You would think being in Oklahoma this last week would quench that thirst for home. I mean I did grow up here, but something is missing. My mother, sister, and neices are all here… and I do love them so, but something just isn’t right. My rotten seeds are here as well, soaking up as much sugar and absolute evil as possible… but what is it?
I can’t sleep… I lie there for hours just going through all the possible blogs in my head… I even wrote some ideas down… I miss home.
All this time I thought home was Oklahoma… was my past, my family here. I am tired of living in the past. I am tired milling over the “what ifs” and “why nots”. I am so hungry for now it’s not even funny.

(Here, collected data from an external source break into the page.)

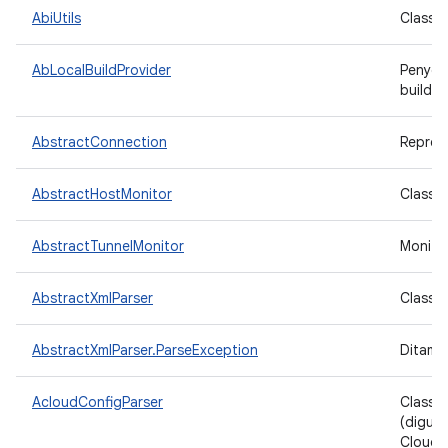
AbiUtils
Class u
AbLocalBuildProvider
Penyedi
build A
AbstractConnection
Repres
AbstractHostMonitor
Class 
AbstractTunnelMonitor
Monito
AbstractXmlParser
Class d
AbstractXmlParser.ParseException
Ditampi
AcloudConfigParser
Class 
(digun
Cloud)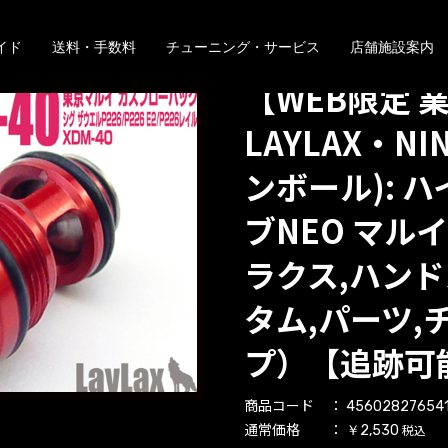
イド
送料・手数料
チューニング・サービス
店舗施設案内
【WEB限定 
LAYLAX・NIN
ンボール): 
ブNEO マルイ
ラクス,ハンド
タム,パーツ,
プ）【追跡可
商品コード
45602827654
通常価格
税込
￥2,530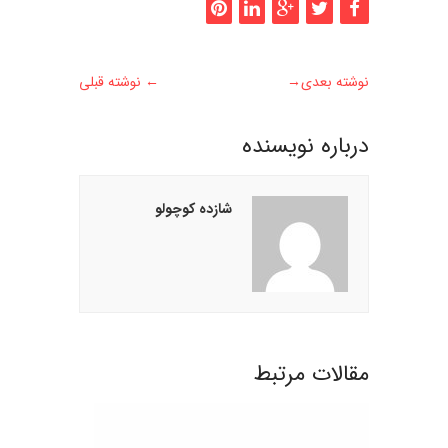
نوشته بعدی
→
←
نوشته قبلی
درباره نويسنده
شازده کوچولو
مقالات مرتبط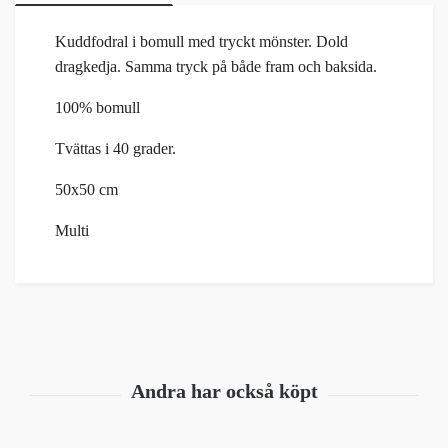
Kuddfodral i bomull med tryckt mönster. Dold
dragkedja. Samma tryck på både fram och baksida.
100% bomull
Tvättas i 40 grader.
50x50 cm
Multi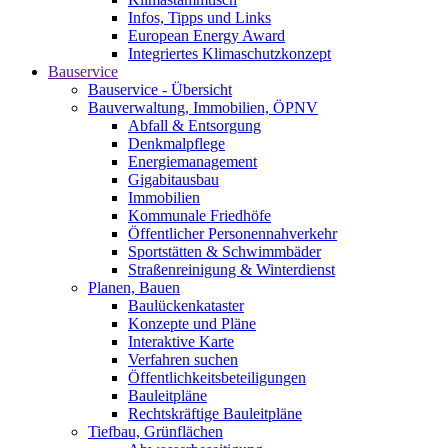
Infos, Tipps und Links
European Energy Award
Integriertes Klimaschutzkonzept
Bauservice
Bauservice - Übersicht
Bauverwaltung, Immobilien, ÖPNV
Abfall & Entsorgung
Denkmalpflege
Energiemanagement
Gigabitausbau
Immobilien
Kommunale Friedhöfe
Öffentlicher Personennahverkehr
Sportstätten & Schwimmbäder
Straßenreinigung & Winterdienst
Planen, Bauen
Baulückenkataster
Konzepte und Pläne
Interaktive Karte
Verfahren suchen
Öffentlichkeitsbeteiligungen
Bauleitpläne
Rechtskräftige Bauleitpläne
Tiefbau, Grünflächen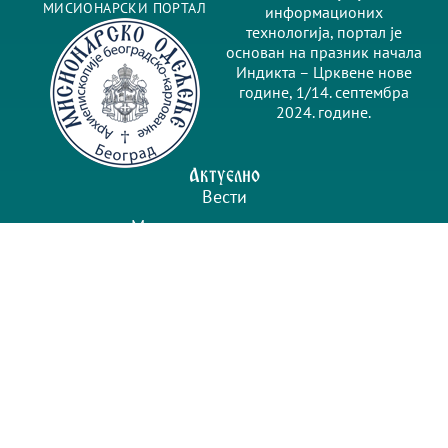
МИСИОНАРСКИ ПОРТАЛ
информационих
технологија, портал је
основан на празник начала
Индикта – Црквене нове
године, 1/14. септембра
2024. године.
Актуелно
Вести
Мисионарско одељење
Најаве
Саопштења
Будимо у контакту
info@kinonija.rs
urednik@kinonija.rs
Цара Душана 63 Б
https://kinonija.rs/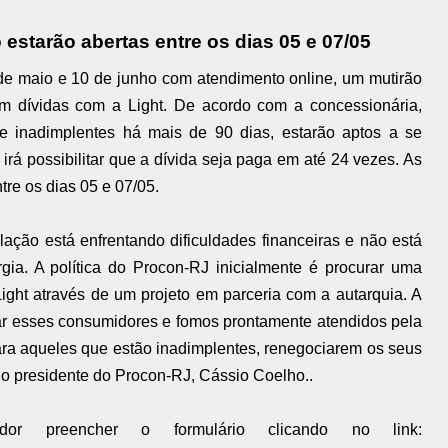
 estarão abertas entre os dias 05 e 07/05
 de maio e 10 de junho com atendimento online, um mutirão
m dívidas com a Light. De acordo com a concessionária,
e inadimplentes há mais de 90 dias, estarão aptos a se
irá possibilitar que a dívida seja paga em até 24 vezes. As
tre os dias 05 e 07/05.
ação está enfrentando dificuldades financeiras e não está
ia. A política do Procon-RJ inicialmente é procurar uma
Light através de um projeto em parceria com a autarquia. A
dar esses consumidores e fomos prontamente atendidos pela
ra aqueles que estão inadimplentes, renegociarem os seus
 o presidente do Procon-RJ, Cássio Coelho..
idor preencher o formulário clicando no link: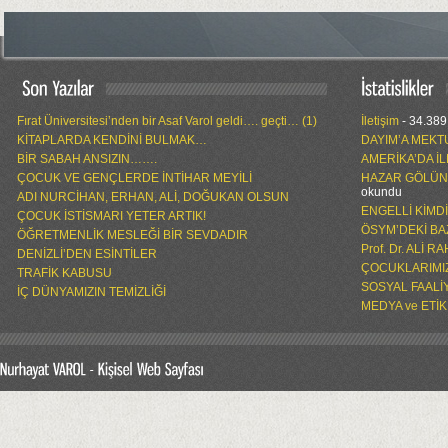
Fırat Üniversitesi’nden bir Asaf Varol geldi…. geçti… (1)
İletişim
- 34.389
KİTAPLARDA KENDİNİ BULMAK…
DAYIM’A MEKT
BİR SABAH ANSIZIN…….
AMERİKA’DA İ
ÇOCUK VE GENÇLERDE İNTİHAR MEYİLİ
HAZAR GÖLÜN
okundu
ADI NURCİHAN, ERHAN, ALİ, DOĞUKAN OLSUN
ENGELLİ KİMD
ÇOCUK İSTİSMARI YETER ARTIK!
ÖSYM’DEKİ BA
ÖĞRETMENLİK MESLEĞİ BİR SEVDADIR
Prof. Dr. ALİ 
DENİZLİ’DEN ESİNTİLER
ÇOCUKLARIMIZ
TRAFİK KABUSU
SOSYAL FAALİ
İÇ DÜNYAMIZIN TEMİZLİĞİ
MEDYA ve ETİK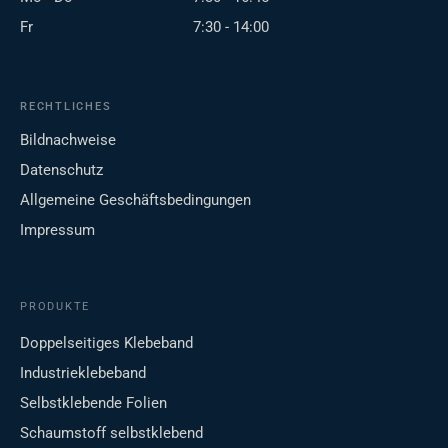
Fr
7:30 - 14:00
RECHTLICHES
Bildnachweise
Datenschutz
Allgemeine Geschäftsbedingungen
Impressum
PRODUKTE
Doppelseitiges Klebeband
Industrieklebeband
Selbstklebende Folien
Schaumstoff selbstklebend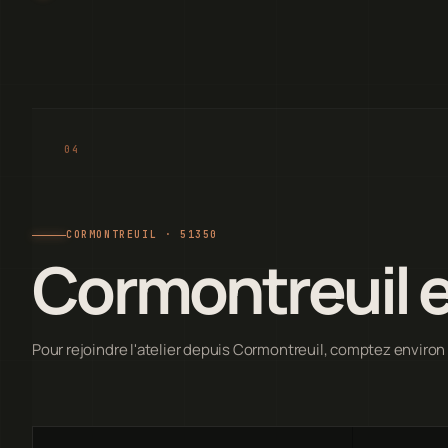
CORMONTREUIL · 51350
Cormontreuil e
Pour rejoindre l'atelier depuis Cormontreuil, comptez environ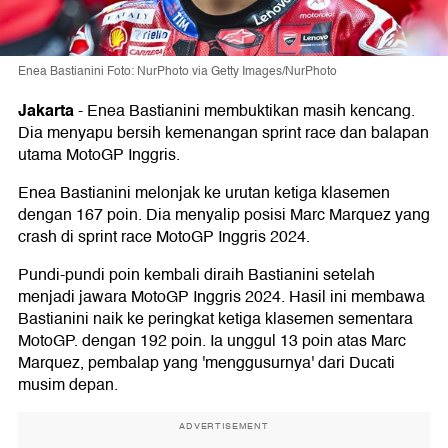
Enea Bastianini Foto: NurPhoto via Getty Images/NurPhoto
Jakarta
-
Enea Bastianini membuktikan masih kencang.
Dia menyapu bersih kemenangan sprint race dan balapan
utama MotoGP Inggris.
Enea Bastianini melonjak ke urutan ketiga klasemen
dengan 167 poin. Dia menyalip posisi Marc Marquez yang
crash di sprint race MotoGP Inggris 2024.
Pundi-pundi poin kembali diraih Bastianini setelah
menjadi jawara MotoGP Inggris 2024. Hasil ini membawa
Bastianini naik ke peringkat ketiga klasemen sementara
MotoGP. dengan 192 poin. Ia unggul 13 poin atas Marc
Marquez, pembalap yang 'menggusurnya' dari Ducati
musim depan.
ADVERTISEMENT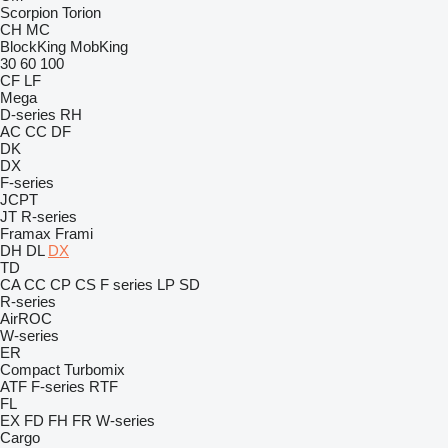
Scorpion
Torion
CH
MC
BlockKing
MobKing
30
60
100
CF
LF
Mega
D-series
RH
AC
CC
DF
DK
DX
F-series
JCPT
JT
R-series
Framax
Frami
DH
DL
DX
TD
CA
CC
CP
CS
F series
LP
SD
R-series
AirROC
W-series
ER
Compact
Turbomix
ATF
F-series
RTF
FL
EX
FD
FH
FR
W-series
Cargo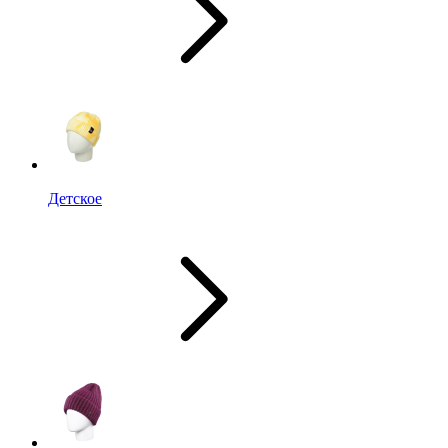
Детское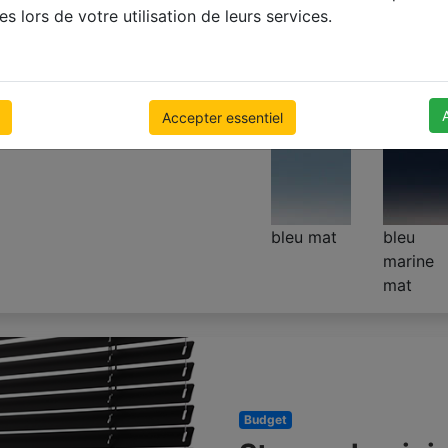
RETRO
es lors de votre utilisation de leurs services.
500 x 1000mm
€ 100.90
Prix Avec TVA
Accepter essentiel
bleu mat
bleu
marine
mat
Budget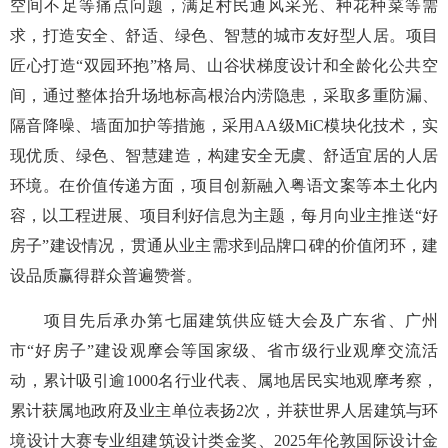
空间不足等痛点问题，满足村民通风采光、种花种菜等需
求，打造安全、舒适、绿色、智慧的城市友好型人居。项目
匠心打造“双园环抱”格局、山谷状梯度设计和全龄化公共空
间，通过整体抬升场地标高根治内涝隐患，采取多重防漏、
隔音降噪、墙面加护等措施，采用AA级MiC模块化技术，实
现优质、绿色、智慧建造，构建安全无虞、舒适宜居的人居
环境。在价值传递方面，项目创新融入粤语文案等本土化内
容，以工程进展、项目利好信息为主题，每月向业主推送“好
房子”建设情况，贯通从业主需求到品牌口碑的价值闭环，建
设品质赢得群众普遍赞誉。
项目先后承办第七届建筑供应链大会及广东省、广州
市“好房子”建设观摩会等国家级、省市级行业观摩交流活
动，累计吸引逾1000名行业代表、属地居民实地观摩考察，
累计获属地政府及业主单位表扬2次，并获世界人居建筑与环
境设计大赛专业组建筑设计类金奖、2025年伦敦国际设计金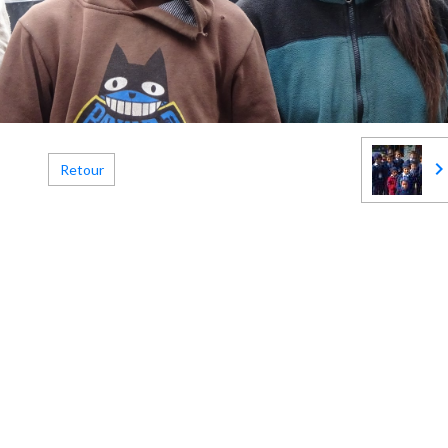
Retour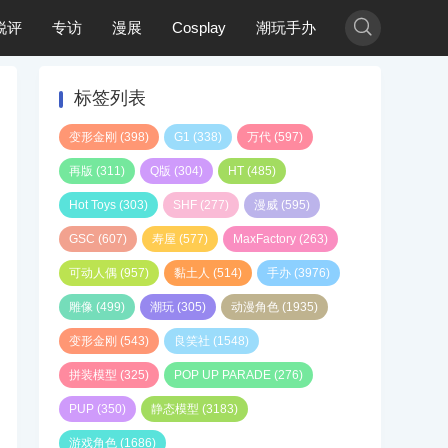

锐评
专访
漫展
Cosplay
潮玩手办
标签列表
变形金刚
(398)
G1
(338)
万代
(597)
再版
(311)
Q版
(304)
HT
(485)
Hot Toys
(303)
SHF
(277)
漫威
(595)
GSC
(607)
寿屋
(577)
MaxFactory
(263)
可动人偶
(957)
黏土人
(514)
手办
(3976)
雕像
(499)
潮玩
(305)
动漫角色
(1935)
变形金刚
(543)
良笑社
(1548)
拼装模型
(325)
POP UP PARADE
(276)
PUP
(350)
静态模型
(3183)
游戏角色
(1686)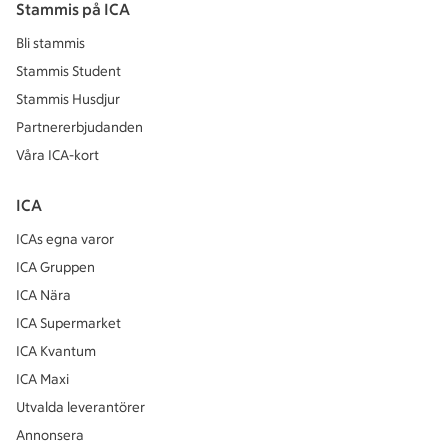
Stammis på ICA
Bli stammis
Stammis Student
Stammis Husdjur
Partnererbjudanden
Våra ICA-kort
ICA
ICAs egna varor
ICA Gruppen
ICA Nära
ICA Supermarket
ICA Kvantum
ICA Maxi
Utvalda leverantörer
Annonsera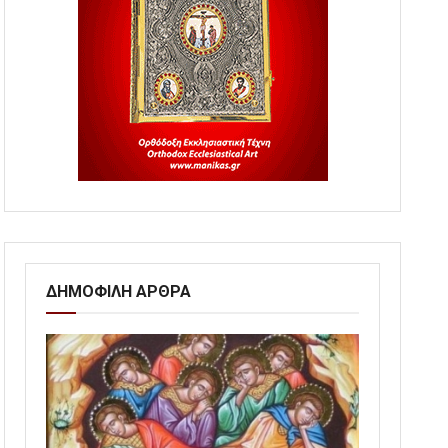
ΔΗΜΟΦΙΛΗ ΑΡΘΡΑ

I am missing my bed, my things, and DH (dear husband as he is often referred to). I am missing that awful smell of the area rug in my living room… like the way your hands used to smell after basketball practice. I miss being snuggled up on my fluffy couch watching a movie… just hanging out with DH. I miss my bathroom rug tickling the bottoms of my feet… the climb into and out of my ridiculously tall bed… the sound of the alarm clock in the morning and DH struggling to climb over me to get to his morning routine.
I miss the calmness in the AZ air… the quiet in my head… the beautiful scenary. I miss the new life I have created for myself totally independent of my past.
I miss the warmth of DHs arms and the most perfectly soft kisses.
Home truly is where the heart is… I can’t wait to get back to mine… back to normal.